WHAT TO DO: Please copy each line from the entries that contains the string "защиту".

DATA EXTRACT:
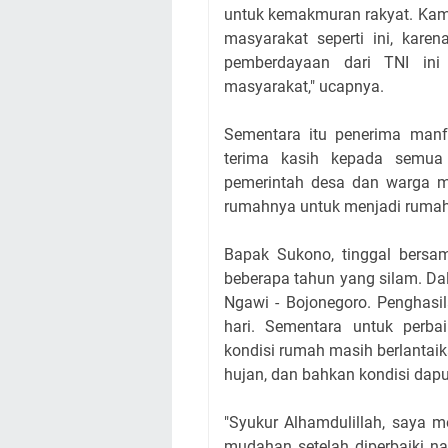
untuk kemakmuran rakyat. Kami
masyarakat seperti ini, kare
pemberdayaan dari TNI ini
masyarakat," ucapnya.
Sementara itu penerima man
terima kasih kepada semua
pemerintah desa dan warga m
rumahnya untuk menjadi rumah 
Bapak Sukono, tinggal bersa
beberapa tahun yang silam. Da
Ngawi - Bojonegoro. Penghasi
hari. Sementara untuk perb
kondisi rumah masih berlantai
hujan, dan bahkan kondisi dap
"Syukur Alhamdulillah, saya 
mudahan setelah diperbaiki n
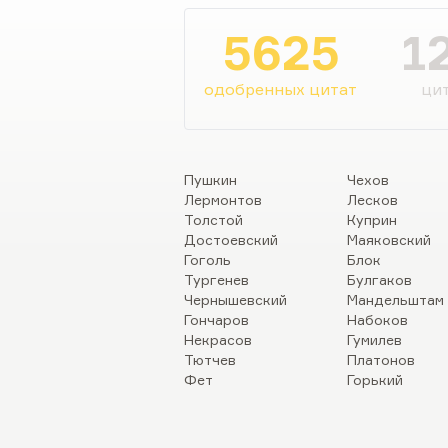
Что касается «Иди и смотри
зажиревших и не понимающ
5625
1
понимающих, что такое вой
одобренных цитат
цит
Пушкин
Чехов
Лермонтов
Лесков
Толстой
Куприн
Достоевский
Маяковский
Гоголь
Блок
Тургенев
Булгаков
Чернышевский
Мандельштам
Гончаров
Набоков
Некрасов
Гумилев
Тютчев
Платонов
Фет
Горький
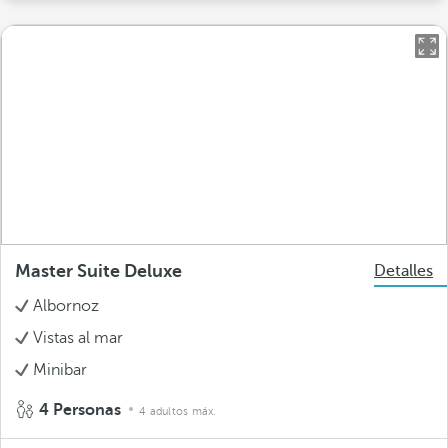
Master Suite Deluxe
Detalles
Albornoz
Vistas al mar
Minibar
4 Personas
4 adultos máx.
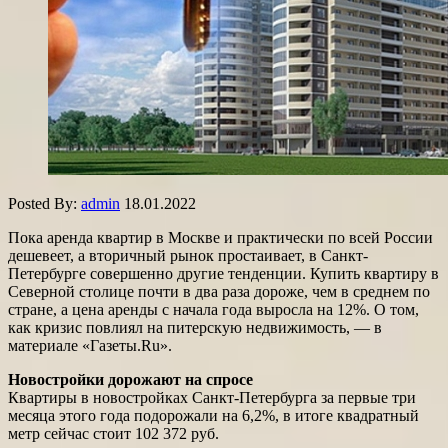
Posted By:
admin
18.01.2022
Пока аренда квартир в Москве и практически по всей России
дешевеет, а вторичный рынок простаивает, в Санкт-
Петербурге совершенно другие тенденции. Купить квартиру в
Северной столице почти в два раза дороже, чем в среднем по
стране, а цена аренды с начала года выросла на 12%. О том,
как кризис повлиял на питерскую недвижимость, — в
материале «Газеты.Ru».
Новостройки дорожают на спросе
Квартиры в новостройках Санкт-Петербурга за первые три
месяца этого года подорожали на 6,2%, в итоге квадратный
метр сейчас стоит 102 372 руб.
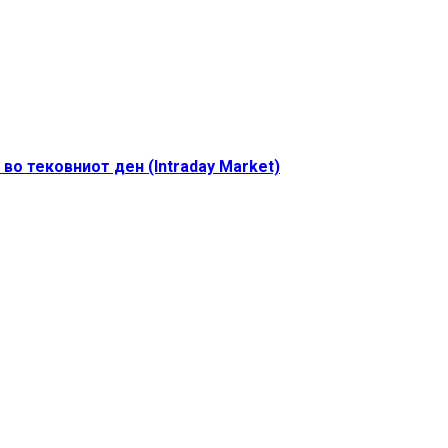
во тековниот ден (Intraday Market)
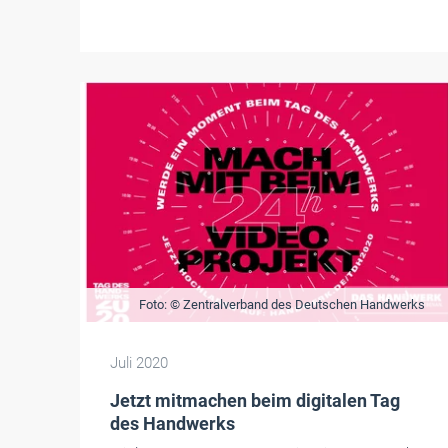
Foto: © Zentralverband des Deutschen Handwerks
Juli 2020
Jetzt mitmachen beim digitalen Tag
des Handwerks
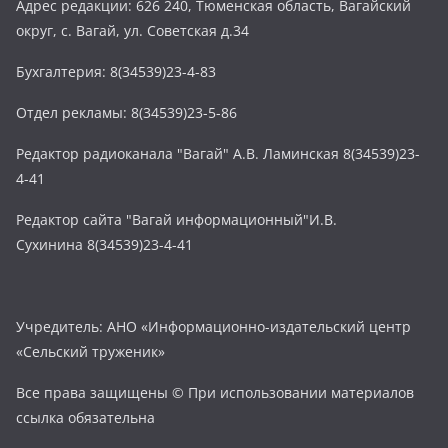
Адрес редакции: 626 240, Тюменская область, Вагайский
округ, с. Вагай, ул. Советская д.34
Бухгалтерия: 8(34539)23-4-83
Отдел рекламы: 8(34539)23-5-86
Редактор радиоканала "Вагай" А.В. Ламинская 8(34539)23-
4-41
Редактор сайта "Вагай информационный"И.В.
Сухинина 8(34539)23-4-41
Учредитель: АНО «Информационно-издательский центр
«Сельский труженик»
Все права защищены © При использовании материалов
ссылка обязательна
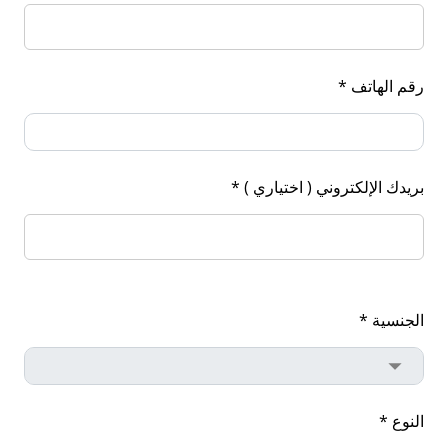
رقم الهاتف *
بريدك الإلكتروني ( اختياري ) *
الجنسية *
النوع *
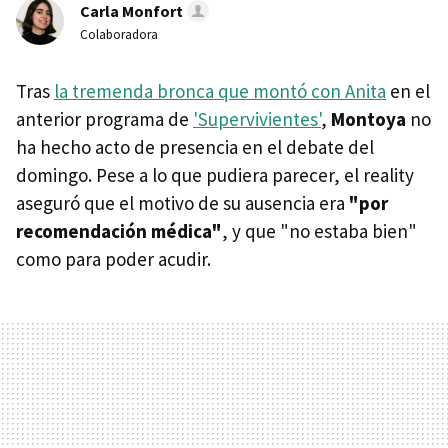
Carla Monfort
Colaboradora
Tras
la tremenda bronca que montó con Anita
en el
anterior programa de
'Supervivientes'
,
Montoya
no
ha hecho acto de presencia en el debate del
domingo. Pese a lo que pudiera parecer, el reality
aseguró que el motivo de su ausencia era
"por
recomendación médica"
, y que "no estaba bien"
como para poder acudir.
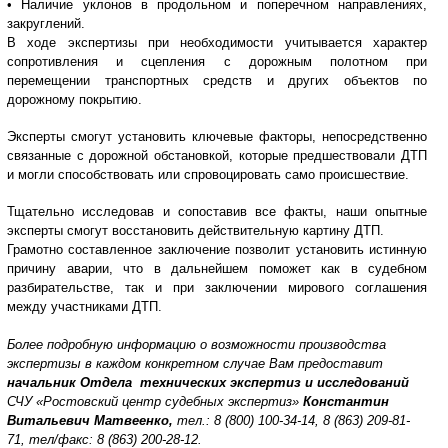
• Наличие уклонов в продольном и поперечном направлениях,
закруглений.
В ходе экспертизы при необходимости учитывается характер
сопротивления и сцепления с дорожным полотном при
перемещении транспортных средств и других объектов по
дорожному покрытию.
Эксперты смогут установить ключевые факторы, непосредственно
связанные с дорожной обстановкой, которые предшествовали ДТП
и могли способствовать или спровоцировать само происшествие.
Тщательно исследовав и сопоставив все факты, наши опытные
эксперты смогут восстановить действительную картину ДТП.
Грамотно составленное заключение позволит установить истинную
причину аварии, что в дальнейшем поможет как в судебном
разбирательстве, так и при заключении мирового соглашения
между участниками ДТП.
Более подробную информацию о возможности производства
экспертизы в каждом конкретном случае Вам предоставит
начальник Отдела технических экспертиз и исследований
СЧУ «Ростовский центр судебных экспертиз»
Константин
Витальевич Матвеенко,
тел.: 8 (800) 100-34-14, 8 (863) 209-81-
71, тел/факс: 8 (863) 200-28-12.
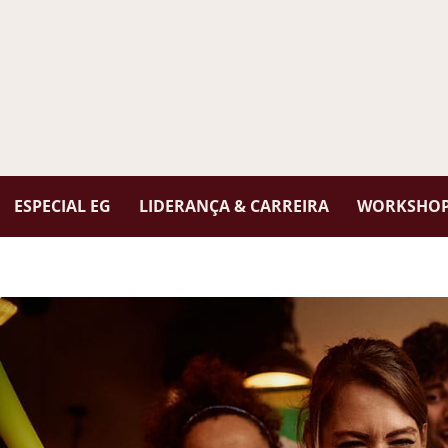
ESPECIAL EG
LIDERANÇA & CARREIRA
WORKSHOPS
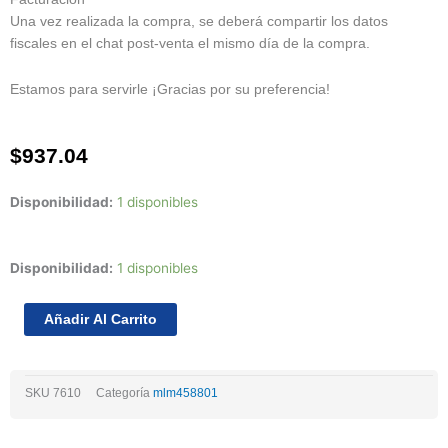
Una vez realizada la compra, se deberá compartir los datos
fiscales en el chat post-venta el mismo día de la compra.
Estamos para servirle ¡Gracias por su preferencia!
$
937.04
Disponibilidad:
1 disponibles
Juego
Disponibilidad:
1 disponibles
De
Anillos
Añadir Al Carrito
Std
Chevrolet
Chevy
SKU
7610
Categoría
mlm458801
4l
1.4
8v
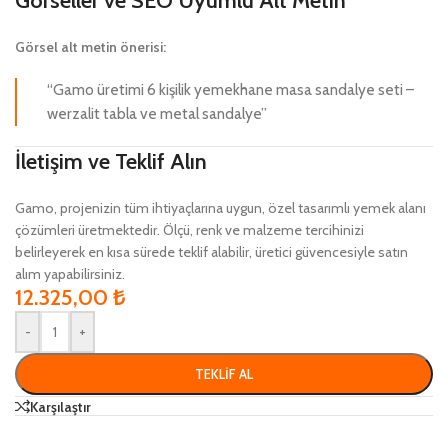
Görseller ve SEO Uyumlu Alt Metin
Görsel alt metin önerisi:
“Gamo üretimi 6 kişilik yemekhane masa sandalye seti –
werzalit tabla ve metal sandalye”
İletişim ve Teklif Alın
Gamo, projenizin tüm ihtiyaçlarına uygun, özel tasarımlı yemek alanı
çözümleri üretmektedir. Ölçü, renk ve malzeme tercihinizi
belirleyerek en kısa sürede teklif alabilir, üretici güvencesiyle satın
alım yapabilirsiniz.
12.325,00
₺
-
+
TEKLIF AL
Karşılaştır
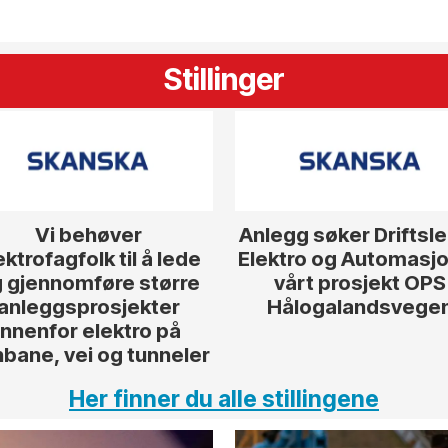
Stillinger
Vi behøver
Anlegg søker Driftsl
ektrofagfolk til å lede
Elektro og Automasjon
 gjennomføre større
vårt prosjekt OPS
anleggsprosjekter
Hålogalandsvege
innenfor elektro på
nbane, vei og tunneler
Her finner du alle stillingene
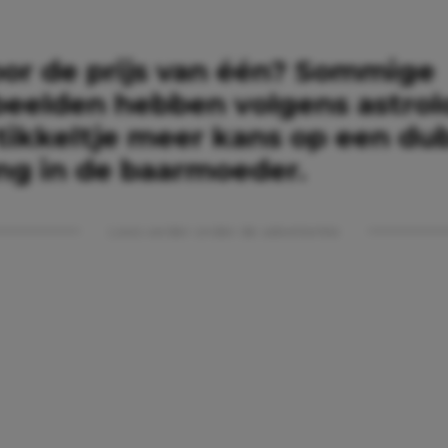
or de prijs van één? Sommige
beelden hebben volgens astro
 tikkeltje meer kans op een du
ing in de baarmoeder.
Lees verder onder de advertentie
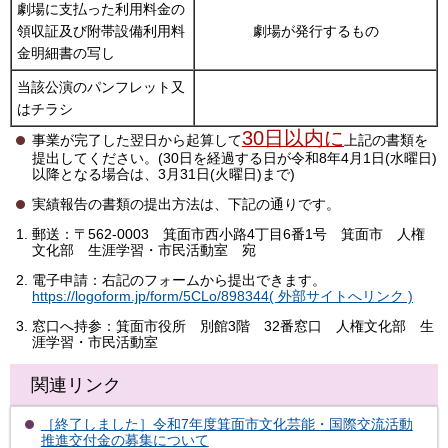
劇場に支払った利用料金の
領収証及び附帯設備利用料
劇場が発行するもの
金明細書の写し
当該公演のパンフレット又
はチラシ
30日以内に
事業が完了した翌日から起算して
上記の書類を
提出してください。(30日を経過する日が令和8年4月1日(水曜日)
以降となる場合は、3月31日(火曜日)まで)
実績報告の書類の提出方法は、下記の通りです。
郵送：〒562-0003 箕面市西小路4丁目6番1号 箕面市 人権
文化部 生涯学習・市民活動室 宛
電子申請：右記のフォームから提出できます。
https://logoform.jp/form/5CLo/898344( 外部サイトへリンク )
窓口へ持参：箕面市役所 別館3階 32番窓口 人権文化部 生
涯学習・市民活動室
関連リンク
［終了しました］令和7年度箕面市文化芸能・国際交流活動
推進交付金の募集について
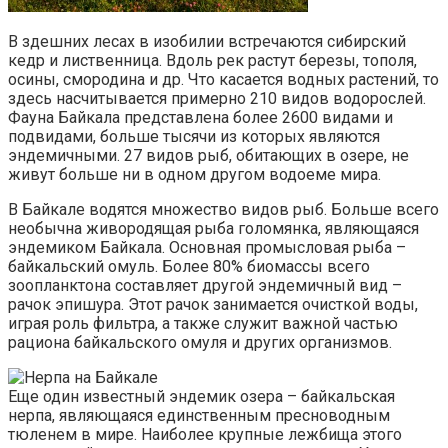
В здешних лесах в изобилии встречаются сибирский
кедр и лиственница. Вдоль рек растут березы, тополя,
осины, смородина и др. Что касается водных растений, то
здесь насчитывается примерно 210 видов водорослей.
Фауна Байкала представлена более 2600 видами и
подвидами, больше тысячи из которых являются
эндемичными. 27 видов рыб, обитающих в озере, не
живут больше ни в одном другом водоеме мира.
В Байкале водятся множество видов рыб. Больше всего
необычна живородящая рыба голомянка, являющаяся
эндемиком Байкала. Основная промысловая рыба –
байкальский омуль. Более 80% биомассы всего
зоопланктона составляет другой эндемичный вид –
рачок эпишура. Этот рачок занимается очисткой воды,
играя роль фильтра, а также служит важной частью
рациона байкальского омуля и других организмов.
Еще один известный эндемик озера – байкальская
нерпа, являющаяся единственным пресноводным
тюленем в мире. Наиболее крупные лежбища этого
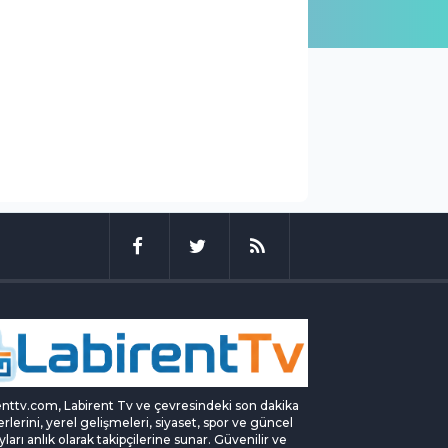
enttv.com, Labirent Tv ve çevresindeki son dakika
rlerini, yerel gelişmeleri, siyaset, spor ve güncel
yları anlık olarak takipçilerine sunar. Güvenilir ve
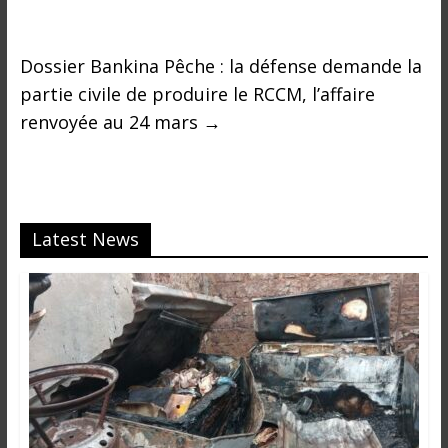
Dossier Bankina Pêche : la défense demande la
partie civile de produire le RCCM, l’affaire
renvoyée au 24 mars
→
Latest News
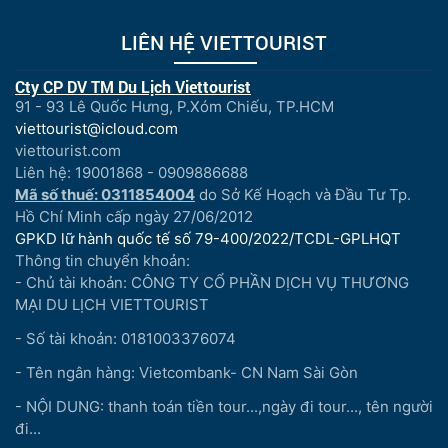
LIÊN HỆ VIETTOURIST
Cty CP DV TM Du Lịch Viettourist
91 - 93 Lê Quốc Hưng, P.Xóm Chiếu, TP.HCM
viettourist@icloud.com
viettourist.com
Liên hệ: 19001868 - 0909886688
Mã số thuế: 0311854004
do Sở Kế Hoạch và Đầu Tư Tp.
Hồ Chí Minh cấp ngày 27/06/2012
GPKD lữ hành quốc tế số 79-400/2022/TCDL-GPLHQT
Thông tin chuyển khoản:
- Chủ tài khoản: CÔNG TY CỔ PHẦN DỊCH VỤ THƯƠNG
MẠI DU LỊCH VIETTOURIST
- Số tài khoản: 0181003376074
- Tên ngân hàng: Vietcombank- CN Nam Sài Gòn
- NỘI DUNG: thanh toán tiền tour...,ngày đi tour..., tên người
đi...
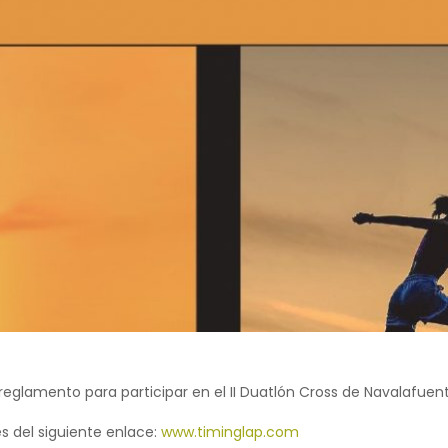
glamento para participar en el II Duatlón Cross de Navalafuent
s del siguiente enlace:
www.timinglap.com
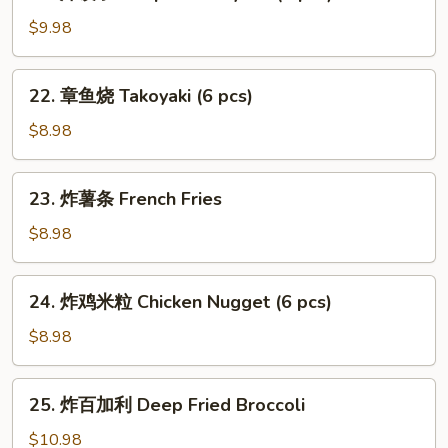
炸
饺
$9.98
子
Deep
22.
22. 章鱼烧 Takoyaki (6 pcs)
Fried
章
Gyoza
鱼
$8.98
(7
烧
pcs)
Takoyaki
23.
23. 炸薯条 French Fries
(6
炸
pcs)
薯
$8.98
条
French
24.
24. 炸鸡米粒 Chicken Nugget (6 pcs)
Fries
炸
鸡
$8.98
米
粒
25.
25. 炸百加利 Deep Fried Broccoli
Chicken
炸
Nugget
百
$10.98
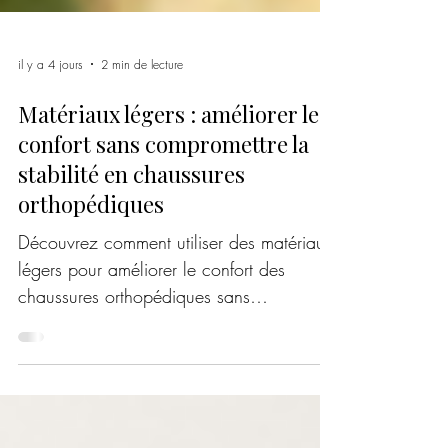
il y a 4 jours
2 min de lecture
Matériaux légers : améliorer le
confort sans compromettre la
stabilité en chaussures
orthopédiques
Découvrez comment utiliser des matériaux
légers pour améliorer le confort des
chaussures orthopédiques sans
compromettre le maintien et la stabilité du
pied.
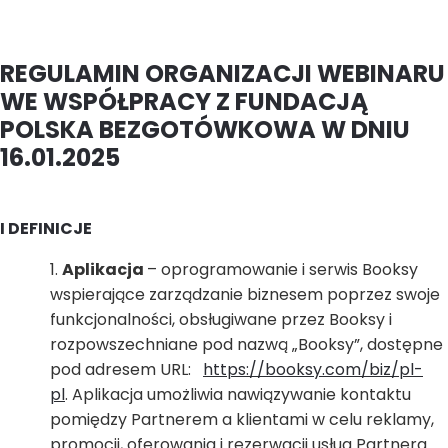
REGULAMIN ORGANIZACJI WEBINARU
WE WSPÓŁPRACY Z FUNDACJĄ
POLSKA BEZGOTÓWKOWA W DNIU
16.01.2025
I DEFINICJE
Aplikacja
– oprogramowanie i serwis Booksy
wspierające zarządzanie biznesem poprzez swoje
funkcjonalności, obsługiwane przez Booksy i
rozpowszechniane pod nazwą „Booksy”, dostępne
pod adresem URL:
https://booksy.com/biz/pl-
pl
. Aplikacja umożliwia nawiązywanie kontaktu
pomiędzy Partnerem a klientami w celu reklamy,
promocji, oferowania i rezerwacji usług Partnera.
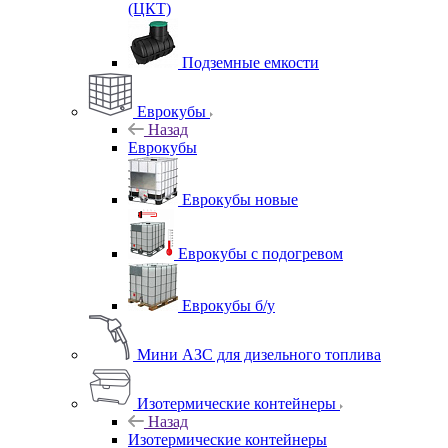
(ЦКТ)
Подземные емкости
Еврокубы
Назад
Еврокубы
Еврокубы новые
Еврокубы с подогревом
Еврокубы б/у
Мини АЗС для дизельного топлива
Изотермические контейнеры
Назад
Изотермические контейнеры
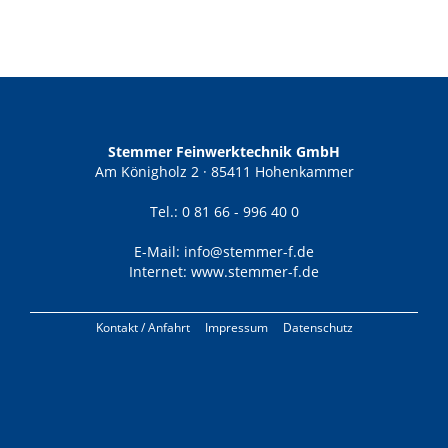
Stemmer Feinwerktechnik GmbH
Am Königholz 2 · 85411 Hohenkammer
Tel.: 0 81 66 - 996 40 0
E-Mail:
info@stemmer-f.de
Internet:
www.stemmer-f.de
Kontakt / Anfahrt
Impressum
Datenschutz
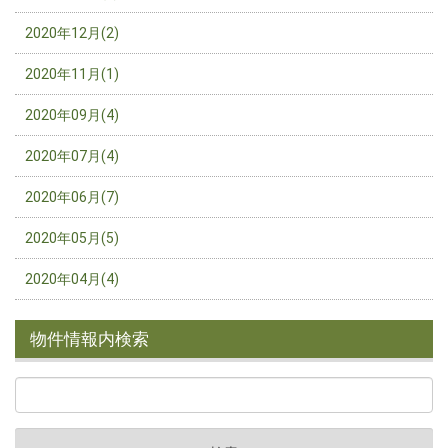
2020年12月(2)
2020年11月(1)
2020年09月(4)
2020年07月(4)
2020年06月(7)
2020年05月(5)
2020年04月(4)
物件情報内検索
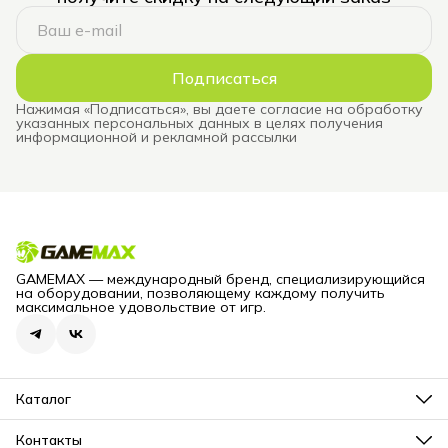
Подписаться
Нажимая «Подписаться», вы даете согласие на обработку
указанных персональных данных в целях получения
информационной и рекламной рассылки
GAMEMAX — международный бренд, специализирующийся
на оборудовании, позволяющему каждому получить
максимальное удовольствие от игр.
Каталог
Блоки питания для компьютеров
Корпуса для компьютеров
Контакты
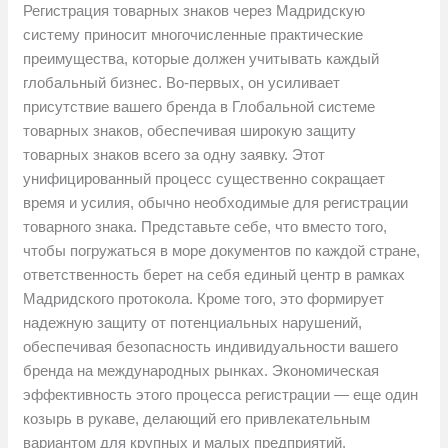
Регистрация товарных знаков через Мадридскую
систему приносит многочисленные практические
преимущества, которые должен учитывать каждый
глобальный бизнес. Во-первых, он усиливает
присутствие вашего бренда в Глобальной системе
товарных знаков, обеспечивая широкую защиту
товарных знаков всего за одну заявку. Этот
унифицированный процесс существенно сокращает
время и усилия, обычно необходимые для регистрации
товарного знака. Представьте себе, что вместо того,
чтобы погружаться в море документов по каждой стране,
ответственность берет на себя единый центр в рамках
Мадридского протокола. Кроме того, это формирует
надежную защиту от потенциальных нарушений,
обеспечивая безопасность индивидуальности вашего
бренда на международных рынках. Экономическая
эффективность этого процесса регистрации — еще один
козырь в рукаве, делающий его привлекательным
вариантом для крупных и малых предприятий.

EXERCISE ANSWER:
товарных знаков, обеспечивая широкую защиту
надежную защиту от потенциальных нарушений,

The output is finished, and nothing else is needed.